Pursuant to the stipulation between Aria, the debtor in possession, and plaintiff in the bankruptcy proceeding, to which Creations by Alouette, Inc. and Aimant Fashions, Inc. were also parties, the debtor (Aria) agreed to an amended plan of arrangement providing for payment upon unsecured claims, as allowed (on a stepped-up basis) of 25%. It was further agreed that the plaintiff’s claim "shall be deemed to be and fixed in the amount of $600,000 which is arrived at by consolidation of the accounts of Creations by Aria, Inc., Aimant Fashions and Creations by Alouette Inc.” and that if an order of confirmation of the amended plan of arrangement is not entered, plaintiff was not bound to the said $600,000. The stipulation was expressly made "subject to the approval of the Court”. This approval was embodied in an order dated January 23, 1970 as aforesaid which in pertinent part declares that the stipulation in substance provides for: "2. the claim of [plaintiff] for the purposes of consent to and acceptance of the modified Plan of Arrangement and disbursement and payment thereunder, is deemed to be in the amount of $600,000” and directs "that the claim of [plaintiff], a creditor herein, be and it is hereby fixed in the amount of $600,000 for the purpose of said creditor filing its consent to the modified Plan of Arrangement herein and for disbursement and payment thereunder to said creditor” (emphasis supplied).

The guarantees sued upon herein provide that they "cannot be changed or terminated orally”. Plaintiff in reliance on this and the stipulation entered into in the bankruptcy proceeding moved in this action to amend its complaint to reduce the amount sought to $450,000 ($600,000 less $150,000 received) and for summary judgment.
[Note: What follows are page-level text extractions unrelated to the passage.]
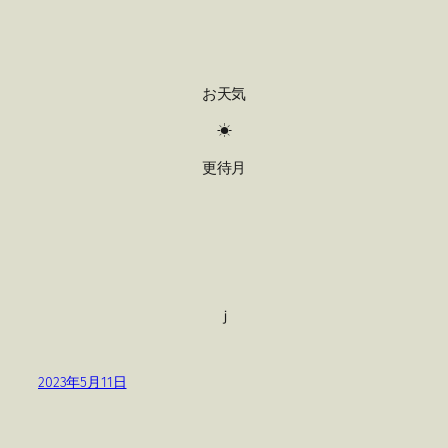
お天気
☀
更待月
ｊ
2023年5月11日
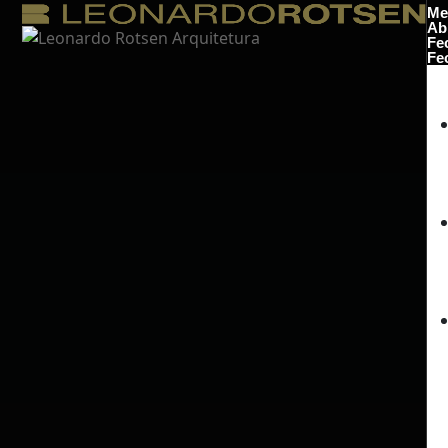
Me
Ab
Fe
Fe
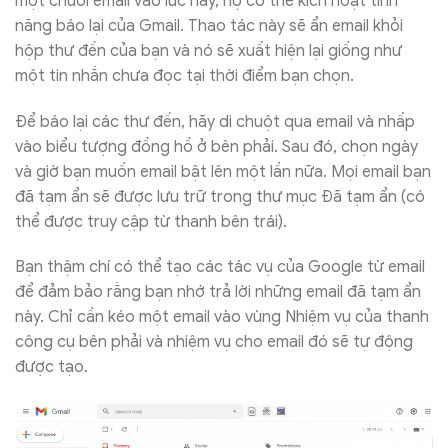
một chuỗi email vào lúc này, họ có thể kích hoạt tính
năng báo lại của Gmail. Thao tác này sẽ ẩn email khỏi
hộp thư đến của bạn và nó sẽ xuất hiện lại giống như
một tin nhắn chưa đọc tại thời điểm bạn chọn.
Để báo lại các thư đến, hãy di chuột qua email và nhấp
vào biểu tượng đồng hồ ở bên phải. Sau đó, chọn ngày
và giờ bạn muốn email bật lên một lần nữa. Mọi email bạn
đã tạm ẩn sẽ được lưu trữ trong thư mục Đã tạm ẩn (có
thể được truy cập từ thanh bên trái).
Bạn thậm chí có thể tạo các tác vụ của Google từ email
để đảm bảo rằng bạn nhớ trả lời những email đã tạm ẩn
này. Chỉ cần kéo một email vào vùng Nhiệm vụ của thanh
công cụ bên phải và nhiệm vụ cho email đó sẽ tự động
được tạo.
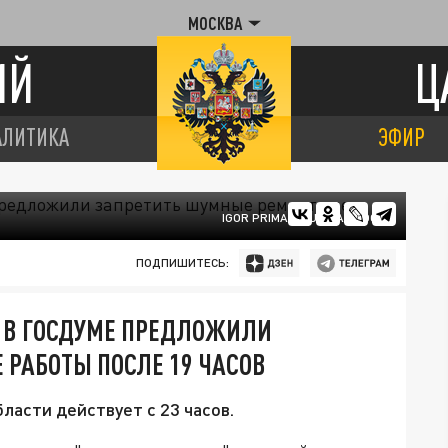
МОСКВА
ИЙ
Ц
АЛИТИКА
ЭФИР
IGOR PRIMAK/RUSSIAN LOOK
ПОДПИШИТЕСЬ:
: В ГОСДУМЕ ПРЕДЛОЖИЛИ
РАБОТЫ ПОСЛЕ 19 ЧАСОВ
ласти действует с 23 часов.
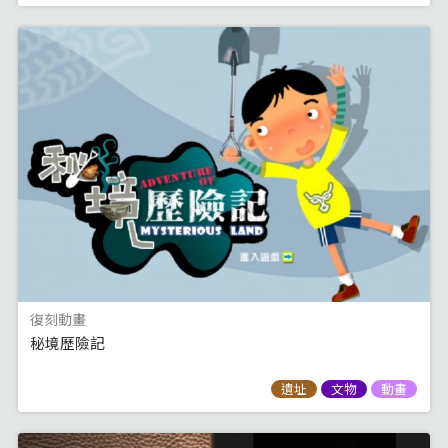
復刻動畫
秘境歷險記
遺址
文物
動畫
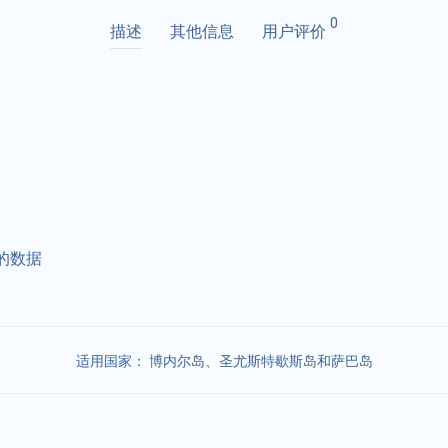
0
描述
其他信息
用户评价
的数据
适用国家：
博内尔岛、圣尤斯特歇斯岛和萨巴岛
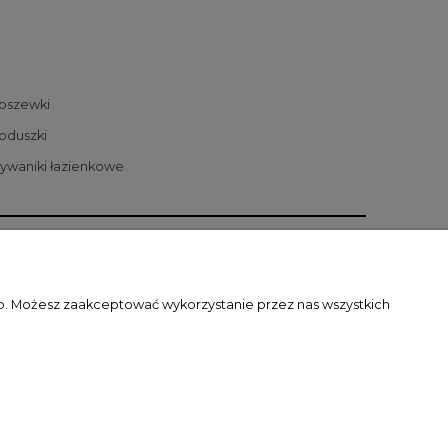
oszewki
oduszki
ywaniki łazienkowe
O firmie
O firmie
eb. Możesz zaakceptować wykorzystanie przez nas wszystkich
Kontakt
Dane firmy
Kontakt
P: 5742053141 | REGON: 360142586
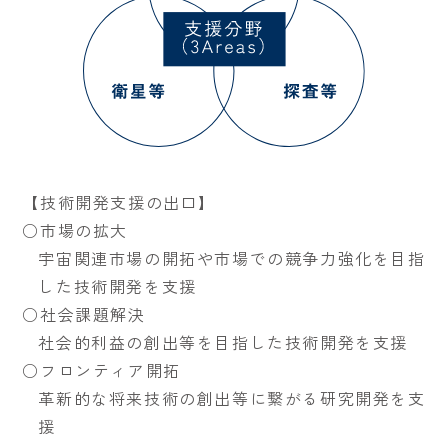
【技術開発支援の出口】
○市場の拡大
宇宙関連市場の開拓や市場での競争力強化を目指
した技術開発を支援
○社会課題解決
社会的利益の創出等を目指した技術開発を支援
○フロンティア開拓
革新的な将来技術の創出等に繋がる研究開発を支
援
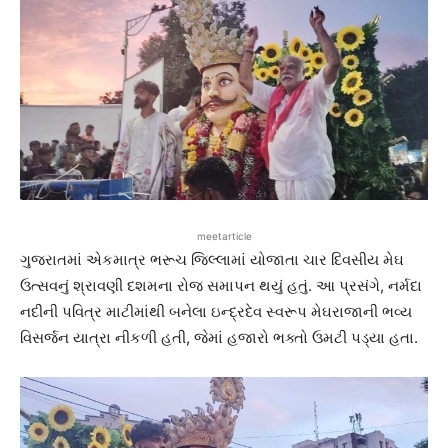
meetarticle
ગુજરાતમાં એકમાત્ર ભરૂચ જિલ્લામાં યોજાતા ચાર દિવસીય મેઘ
ઉત્સવનું શ્રાવણી દશમના રોજ સમાપન થયું હતું. આ પ્રસંગે, નર્મદા
નદીની પવિત્ર માટીમાંથી બનેલા ઇન્દ્રદેવ સ્વરૂપ મેઘરાજાની ભવ્ય
વિસર્જન યાત્રા નીકળી હતી, જેમાં હજારો ભક્તો ઉમટી પડ્યા હતા.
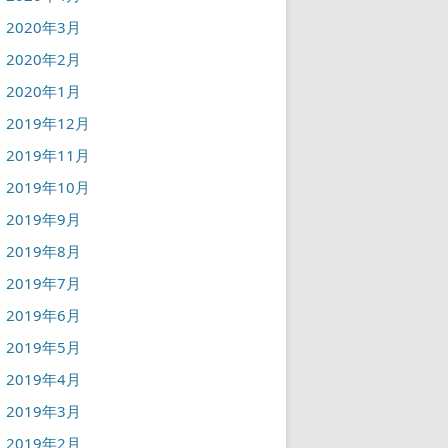
2020年3月
2020年2月
2020年1月
2019年12月
2019年11月
2019年10月
2019年9月
2019年8月
2019年7月
2019年6月
2019年5月
2019年4月
2019年3月
2019年2月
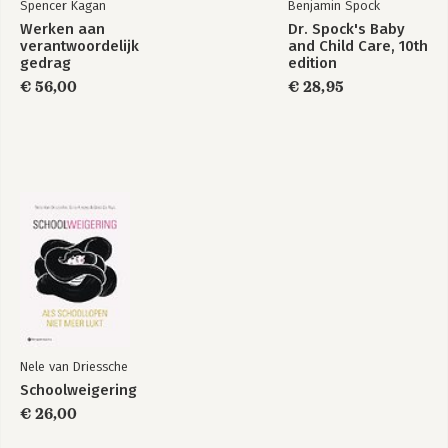
Spencer Kagan
Benjamin Spock
Werken aan
Dr. Spock's Baby
verantwoordelijk
and Child Care, 10th
gedrag
edition
€ 56,00
€ 28,95
Nele van Driessche
Schoolweigering
€ 26,00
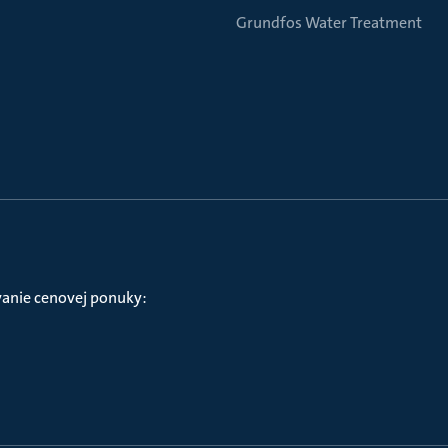
Grundfos Water Treatment
vanie cenovej ponuky:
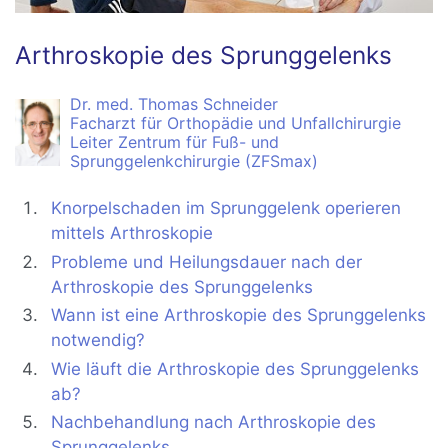
Arthroskopie des Sprunggelenks
Dr. med. Thomas Schneider
Facharzt für Orthopädie und Unfallchirurgie
Leiter Zentrum für Fuß- und
Sprunggelenkchirurgie (ZFSmax)
Knorpelschaden im Sprunggelenk operieren
mittels Arthroskopie
Probleme und Heilungsdauer nach der
Arthroskopie des Sprunggelenks
Wann ist eine Arthroskopie des Sprunggelenks
notwendig?
Wie läuft die Arthroskopie des Sprunggelenks
ab?
Nachbehandlung nach Arthroskopie des
Sprunggelenks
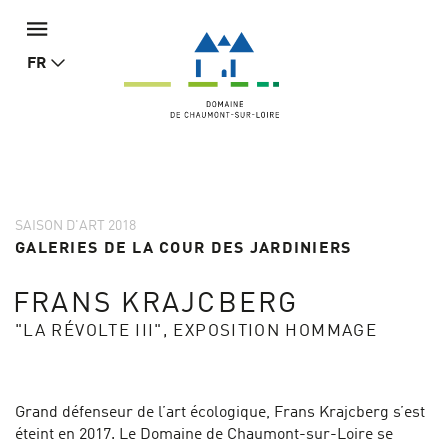
FR
SAISON D'ART 2018
GALERIES DE LA COUR DES JARDINIERS
FRANS KRAJCBERG
"LA RÉVOLTE III", EXPOSITION HOMMAGE
Grand défenseur de l’art écologique, Frans Krajcberg s’est
éteint en 2017. Le Domaine de Chaumont-sur-Loire se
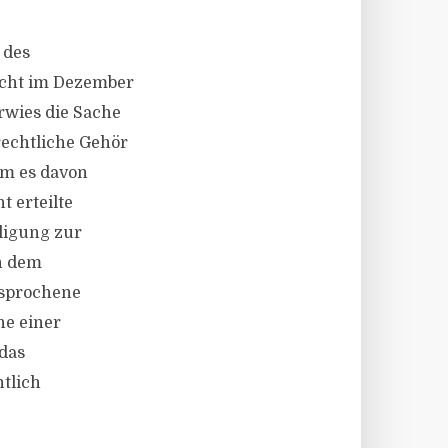
 des
icht im Dezember
rwies die Sache
rechtliche Gehör
em es davon
 erteilte
ligung zur
on dem
esprochene
he einer
das
tlich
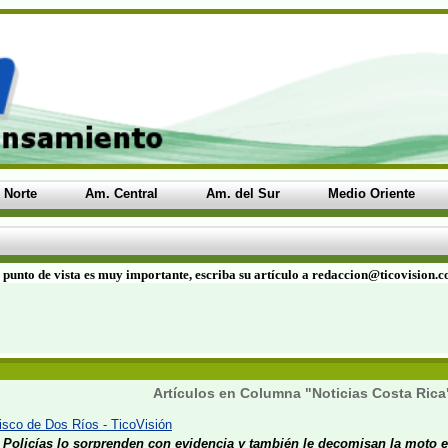
 Norte
Am. Central
Am. del Sur
Medio Oriente
 punto de vista es muy importante, escriba su artículo a redaccion@ticovision.
Artículos en Columna "Noticias Costa Rica
isco de Dos Ríos - TicoVisión
Policías lo sorprenden con evidencia y también le decomisan la moto e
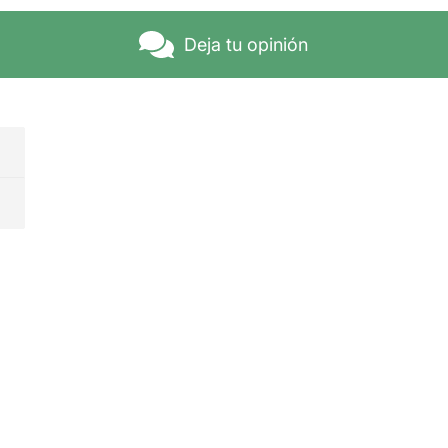
Deja tu opinión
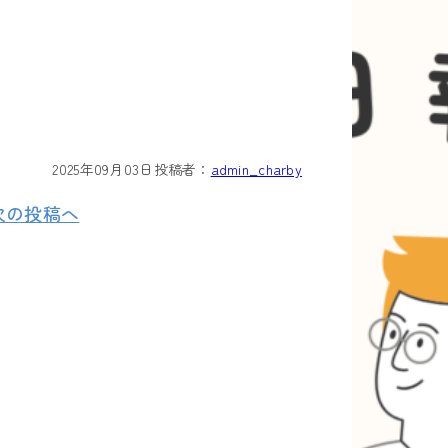
2025年09月03日
投稿者：
admin_charby
次の投稿へ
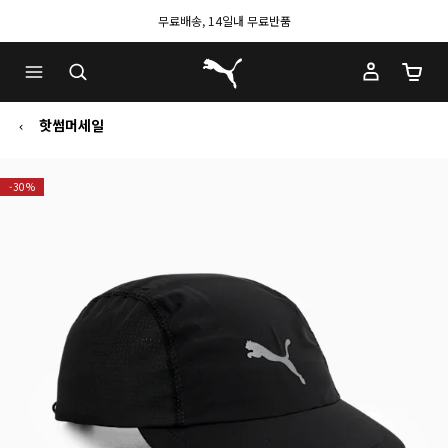
무료배송, 14일내 무료반품
푸마 홈
장바구
핫썸머세일
-30%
Special Term granted the amendment, but denied summary judgment. Plaintiff appeals only from the denial of summary judgment. Affirmance is warranted. "To grant summary judgment it must clearly appear that no material and triable issue of fact is presented (DiMenna & Sons v. City of New York, 301 N. Y. 118). This drastic remedy should not be granted where there is any doubt as to the existence of such issues (Braun v. Carey, 280 App. Div. 1019), or where the issue is 'arguable’ (Barrett v. Jacobs, 255 N. Y. 520, 522; 'issue-finding, rather than issue-determination, is the key to the procedure’ (Esteve v. Avad, 271 App. Div. 725, 727 [1st Dept., 1947])”. (Sillman v Twentieth Century-Fox, 3 NY2d 395, 404 [1957].)

It must again be pointed out that no dispute is raised with respect to the individual guarantees upon which plaintiff is suing. However, if plaintiff entered into an agreement with the corporate debtors to liquidate its claim in full settlement thereof, there would be no basis upon which plaintiff could thereafter recover additional moneys from the individual guarantors under the guarantees. Acceptance of plaintiff’s contention that it is entitled to summary judgment on the instant record has as a necessary corollary the admission by the defendants to individual liability of $450,000 under their guarantees by the execution of the three corporate debtors, which said individuals apparently control, of the stipulation. In the bankruptcy proceeding it is clear that a dispute existed as to the proper amounts of moneys due plaintiff. The record contains averments by defendants that the financial papers and records of the parties were in such a disorganized state as to make resolution of the amount actually due plaintiff problematical. The stipulation was drafted against this background and with the knowledge that the proposed amended plan of arrangement provided for the creditors receiving 25 cents on the dollar. Further, the stipulation was drafted for an ostensible purpose which was embodied in the order delineated above, i.e., to obtain plaintiff’s consent to the plan of arrangement and to insure payment thereunder of the $150,000 to plaintiff.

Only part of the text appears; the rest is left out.